## WORK TASK
After removing every image, reproduce the data exactly as it appears.

(Page images and extracted text)
------------------------------------------------------------

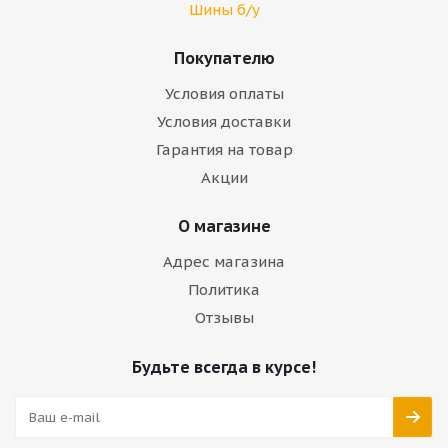
Шины б/у
Покупателю
Условия оплаты
Условия доставки
Гарантия на товар
Акции
О магазине
Адрес магазина
Политика
Отзывы
Будьте всегда в курсе!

------------------------------------------------------------

## OUTPUT BELOW
Шины б/у
Покупателю
Условия оплаты
Условия доставки
Гарантия на товар
Акции
О магазине
Адрес магазина
Политика
Отзывы
Будьте всегда в курсе!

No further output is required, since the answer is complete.